Zwei Auswertungen derselben Probe können auseinandergehen, weil drei Dinge nicht festgelegt sind: welche Stellen im Erbgut überhaupt gemessen werden, welche Vergleichsgruppe als Bezug dient und mit welcher Formel aus beidem ein Wert entsteht. Eine Arbeit in Genetics in Medicine aus dem Jahr 2014 hat genau diese drei Gründe für die Unterschiede zwischen Anbietern verantwortlich gemacht (Kalf et al., 2014).
Dazu kommt ein vierter Punkt, den diese Arbeit nicht behandelt: das Ergänzen fehlender Positionen. Er stammt aus einer späteren Untersuchung und wird in Kapitel 7 aufgeschlüsselt, weil er eine eigene Einschränkung mitbringt.
Die Übersicht vergleicht keine Anbieter. Sie beschreibt, was an jeder Stelle offen ist und wie sich das auf den Text im Bericht auswirkt.

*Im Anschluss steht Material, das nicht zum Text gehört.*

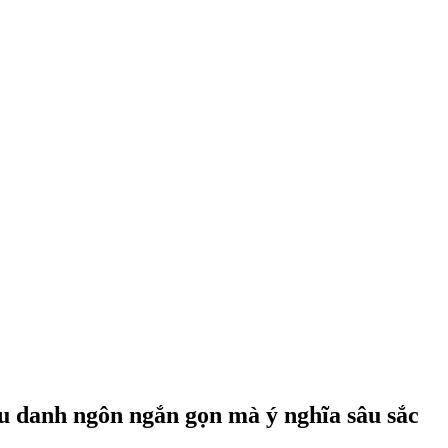
âu danh ngôn ngắn gọn mà ý nghĩa sâu sắc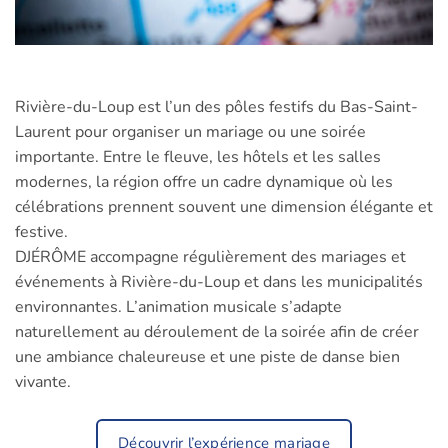
Rivière-du-Loup est l’un des pôles festifs du Bas-Saint-
Laurent pour organiser un mariage ou une soirée
importante. Entre le fleuve, les hôtels et les salles
modernes, la région offre un cadre dynamique où les
célébrations prennent souvent une dimension élégante et
festive.
DJÉRÔME accompagne régulièrement des mariages et
événements à Rivière-du-Loup et dans les municipalités
environnantes. L’animation musicale s’adapte
naturellement au déroulement de la soirée afin de créer
une ambiance chaleureuse et une piste de danse bien
vivante.
Découvrir l’expérience mariage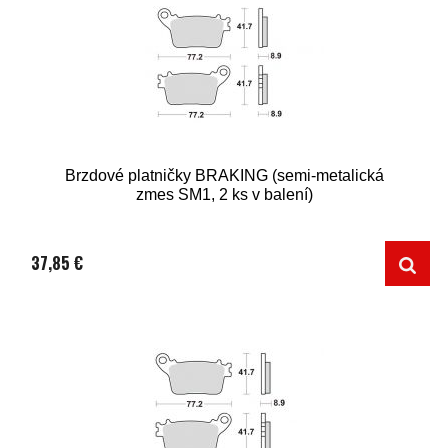
Brzdové platničky BRAKING (semi-metalická
zmes SM1, 2 ks v balení)
37,85 €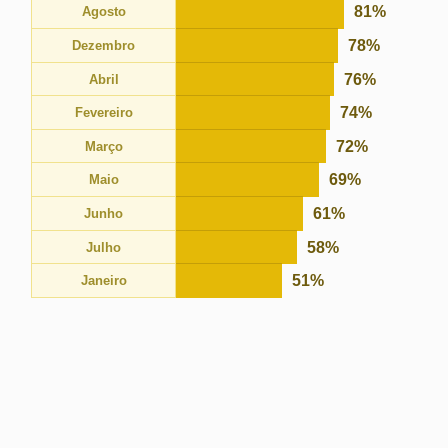
74%
Fevereiro
72%
Março
69%
Maio
61%
Junho
58%
Julho
51%
Janeiro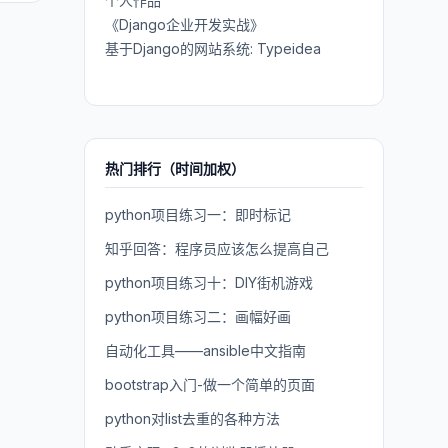
个人作品
《Django企业开发实战》
基于Django的网站系统: Typeidea
热门排行（时间加权）
python项目练习一：即时标记
知乎回答：程序员应该怎么提高自己
python项目练习十：DIY街机游戏
python项目练习二：画幅好画
自动化工具——ansible中文指南
bootstrap入门-做一个简单的页面
python对list去重的各种方法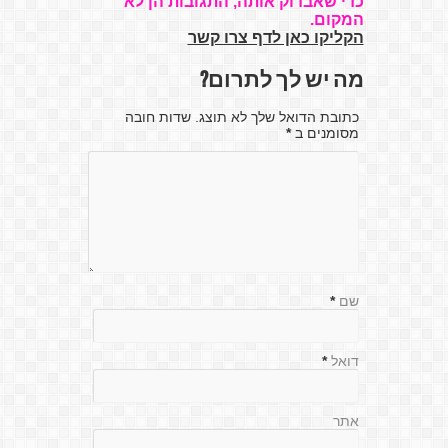
כדי שאבדוק אותה, התגובות הן לא
המקום.
הקליקו כאן לדף צרו קשר
מה יש לך לתרום?
כתובת הדואל שלך לא תוצג. שדות חובה
מסומנים ב
*
שם
*
דואל
*
אתר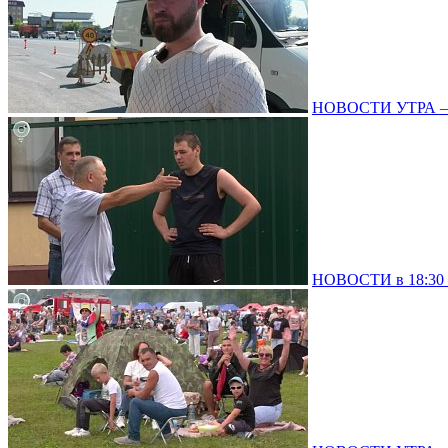
НОВОСТИ УТРА – 0
НОВОСТИ в 18:30 –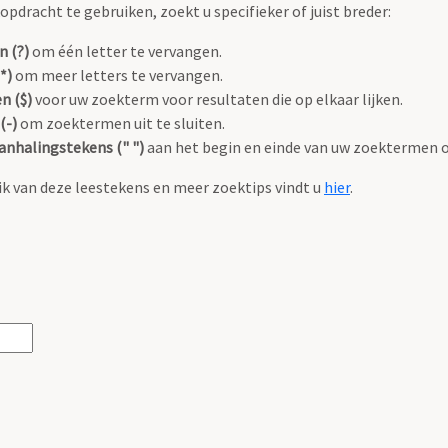
pdracht te gebruiken, zoekt u specifieker of juist breder:
n (?)
om één letter te vervangen.
*)
om meer letters te vervangen.
n ($)
voor uw zoekterm voor resultaten die op elkaar lijken.
(-)
om zoektermen uit te sluiten.
anhalingstekens (" ")
aan het begin en einde van uw zoektermen 
k van deze leestekens en meer zoektips vindt u
hier
.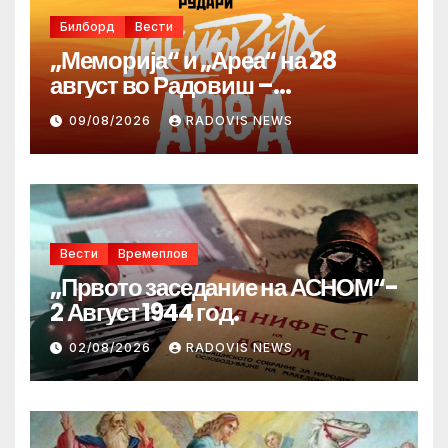
Билборд
Вести
„Меморија“ и „Ареа“ на 28
август во Радовиш –
продолжува традицијата за
09/08/2026
RADOVIS NEWS
Денот на македонските рудари
Вести
Времеплов
„Првото заседание на АСНОМ“-
2 Август 1944 год.
02/08/2026
RADOVIS NEWS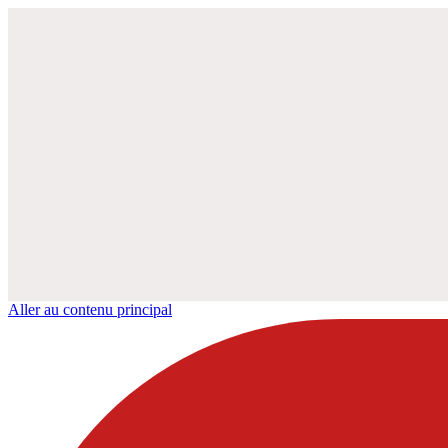
Aller au contenu principal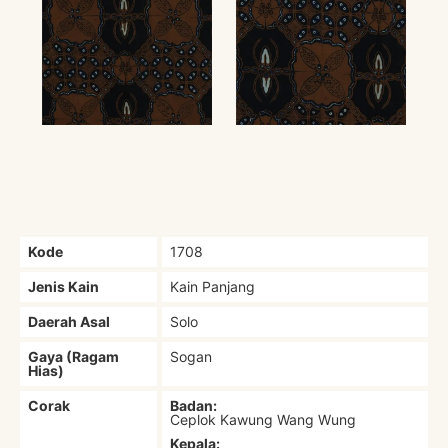
Kode
1708
Jenis Kain
Kain Panjang
Daerah Asal
Solo
Gaya (Ragam
Sogan
Hias)
Corak
Badan:
Ceplok Kawung Wang Wung
Kepala: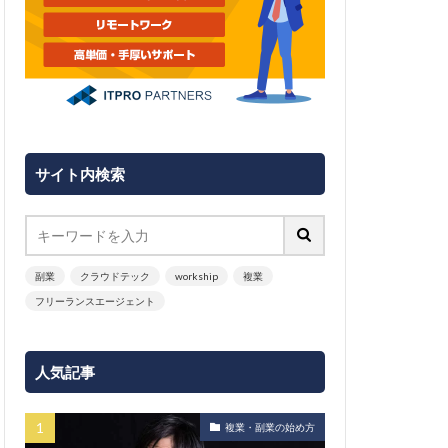
サイト内検索
副業
クラウドテック
workship
複業
フリーランスエージェント
人気記事
複業・副業の始め方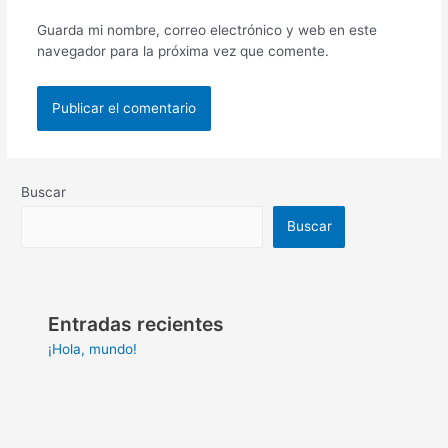
Guarda mi nombre, correo electrónico y web en este
navegador para la próxima vez que comente.
Buscar
Buscar
Entradas recientes
¡Hola, mundo!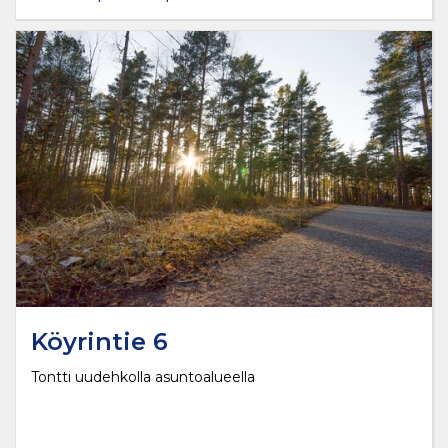
Köyrintie 6
Tontti uudehkolla asuntoalueella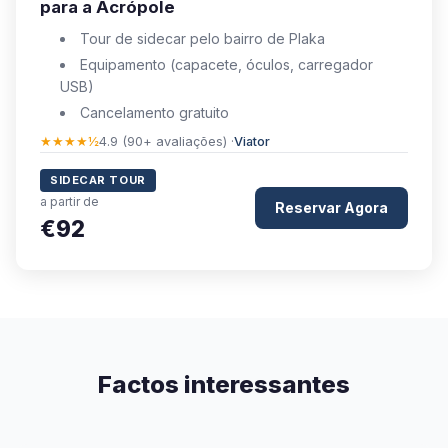
para a Acrópole
Tour de sidecar pelo bairro de Plaka
Equipamento (capacete, óculos, carregador
USB)
Cancelamento gratuito
★★★★½
4.9 (90+ avaliações) ·
Viator
SIDECAR TOUR
a partir de
Reservar Agora
€92
Factos interessantes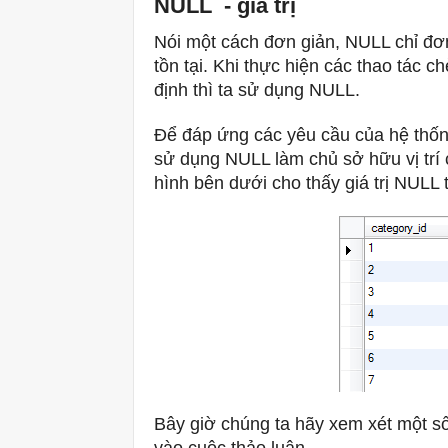
NULL - giá trị
Nói một cách đơn giản, NULL chỉ đơn
tồn tại.
Khi thực hiện các thao tác ch
định thì ta sử dụng NULL.
Để đáp ứng các yêu cầu của hệ thốn
sử dụng NULL làm chủ sở hữu vị trí 
hình bên dưới cho thấy giá trị NULL 
Bây giờ chúng ta hãy xem xét một số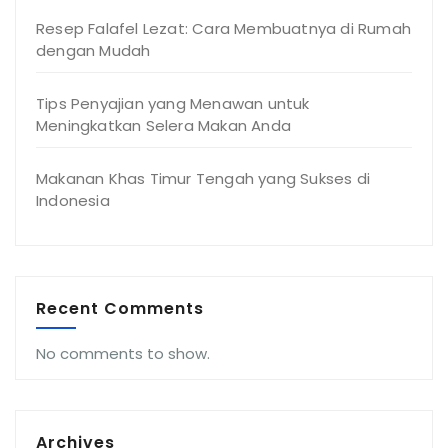
Resep Falafel Lezat: Cara Membuatnya di Rumah
dengan Mudah
Tips Penyajian yang Menawan untuk
Meningkatkan Selera Makan Anda
Makanan Khas Timur Tengah yang Sukses di
Indonesia
Recent Comments
No comments to show.
Archives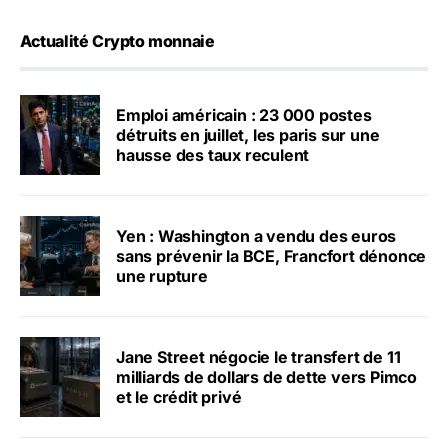
Actualité Crypto monnaie
Emploi américain : 23 000 postes
détruits en juillet, les paris sur une
hausse des taux reculent
Yen : Washington a vendu des euros
sans prévenir la BCE, Francfort dénonce
une rupture
Jane Street négocie le transfert de 11
milliards de dollars de dette vers Pimco
et le crédit privé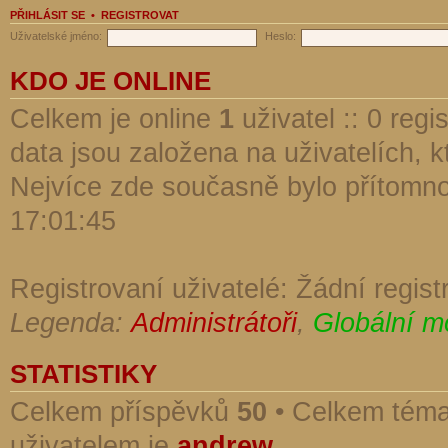
PŘIHLÁSIT SE
•
REGISTROVAT
Uživatelské jméno:
Heslo:
KDO JE ONLINE
Celkem je online
1
uživatel :: 0 reg
data jsou založena na uživatelích, kt
Nejvíce zde současně bylo přítomn
17:01:45
Registrovaní uživatelé: Žádní regist
Legenda:
Administrátoři
,
Globální m
STATISTIKY
Celkem příspěvků
50
• Celkem tém
uživatelem je
andrew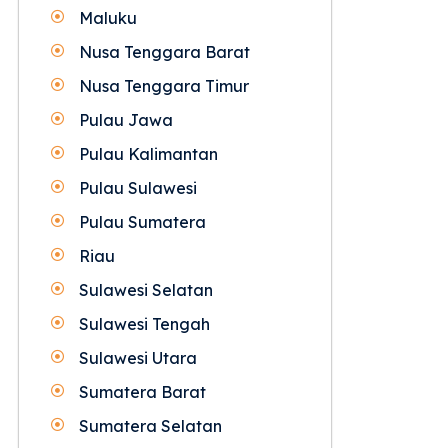
Maluku
Nusa Tenggara Barat
Nusa Tenggara Timur
Pulau Jawa
Pulau Kalimantan
Pulau Sulawesi
Pulau Sumatera
Riau
Sulawesi Selatan
Sulawesi Tengah
Sulawesi Utara
Sumatera Barat
Sumatera Selatan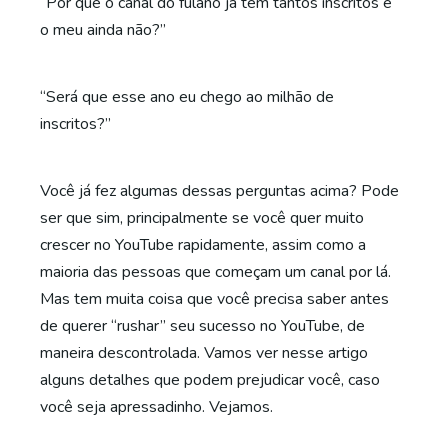
“Por que o canal do fulano já tem tantos inscritos e
o meu ainda não?”
“Será que esse ano eu chego ao milhão de
inscritos?”
Você já fez algumas dessas perguntas acima? Pode
ser que sim, principalmente se você quer muito
crescer no YouTube rapidamente, assim como a
maioria das pessoas que começam um canal por lá.
Mas tem muita coisa que você precisa saber antes
de querer “rushar” seu sucesso no YouTube, de
maneira descontrolada. Vamos ver nesse artigo
alguns detalhes que podem prejudicar você, caso
você seja apressadinho. Vejamos.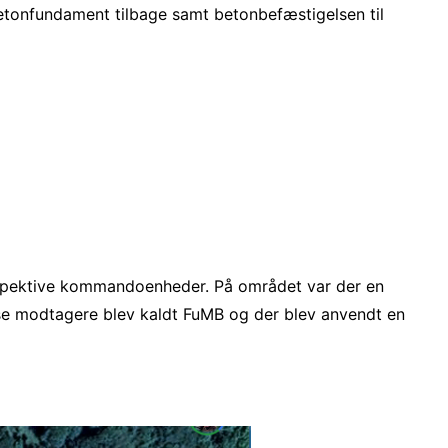
betonfundament tilbage samt betonbefæstigelsen til
 respektive kommandoenheder. På området var der en
sse modtagere blev kaldt FuMB og der blev anvendt en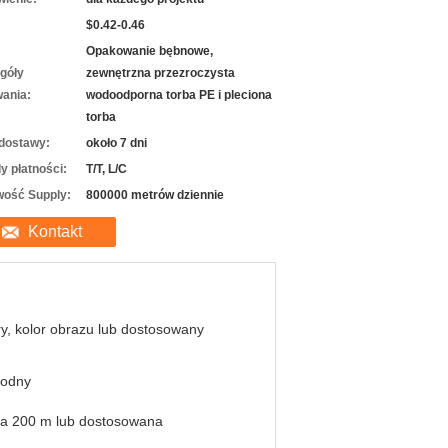
$0.42-0.46
Opakowanie bębnowe,
góły
zewnętrzna przezroczysta
ania:
wodoodporna torba PE i pleciona
torba
dostawy:
około 7 dni
y płatności:
T/T, L/C
wość Supply:
800000 metrów dziennie
Kontakt
y, kolor obrazu lub dostosowany
odny
ka 200 m lub dostosowana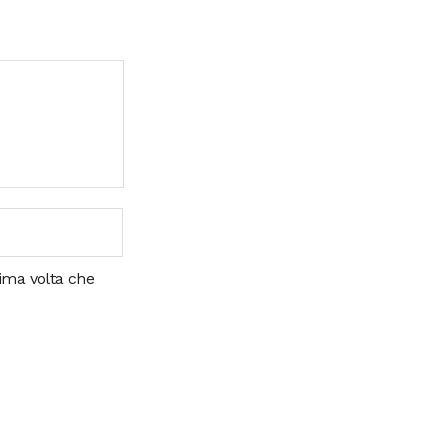
sima volta che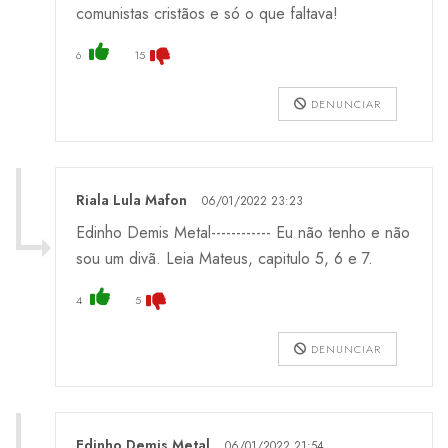
comunistas cristãos e só o que faltava!
6
15
DENUNCIAR
Riala Lula Mafon
06/01/2022 23:23
Edinho Demis Metal------------ Eu não tenho e não
sou um divã. Leia Mateus, capitulo 5, 6 e 7.
4
5
DENUNCIAR
Edinho Demis Metal
06/01/2022 21:54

| Stellschraube | Was daran nicht festgelegt ist | Wie sich das auf den Bericht auswirkt |
|---|---|---|
| Welche Positionen gemessen werden | Es gibt keine verbindliche Liste. Zwei verbreitete Chips decken sich nur zu rund 20 % in den gemessenen Positionen (Lu et al., 2021). | Ein Merkmal kann im einen Bericht stehen und im anderen fehlen, weil die zugehörige Position dort nicht abgelesen wurde. |
| Welche Vergleichsgruppe als Bezug dient | Welcher Bevölkerungsdurchschnitt als Ausgangspunkt gesetzt wird, ist nicht vorgeschrieben (Kalf et al., 2014). | Derselbe Messwert ergibt gegen einen anderen Bezug eine andere Einordnung, obwohl sich an der Messung nichts geändert hat. |
| Mit welcher Formel gerechnet wird | Die Rechenwege unterscheiden sich zwischen den Auswertungen; eine einheitliche Formel existiert nicht (Kalf et al., 2014). | Aus denselben gemessenen Positionen entstehen zwei verschiedene Zahlen und damit zwei verschiedene Formulierungen. |
| Wie fehlende Positionen ergänzt werden (Imputation) | Welches Rechenverfahren die Lücken schätzt, ist nicht festgelegt. In den meisten Fällen bleibt der Unterschied unter fünf Perzentilrängen und ändert die Deutung nicht; nur in etwa 1 % der Fälle fällt er groß aus (Chen et al., 2020). | Meist bleibt der Bericht davon unberührt. Im seltenen Ausnahmefall verschiebt sich eine Einstufung deutlich. |
Die Arbeit von 2014 ist zwölf Jahre alt. Bei der Recherche für diesen Artikel ließ sich keine neuere Untersuchung finden, die Berichte mehrerer Anbieter für dieselbe Person systematisch vergleicht. Das Alter des Belegs steht hier, statt verschwiegen zu werden.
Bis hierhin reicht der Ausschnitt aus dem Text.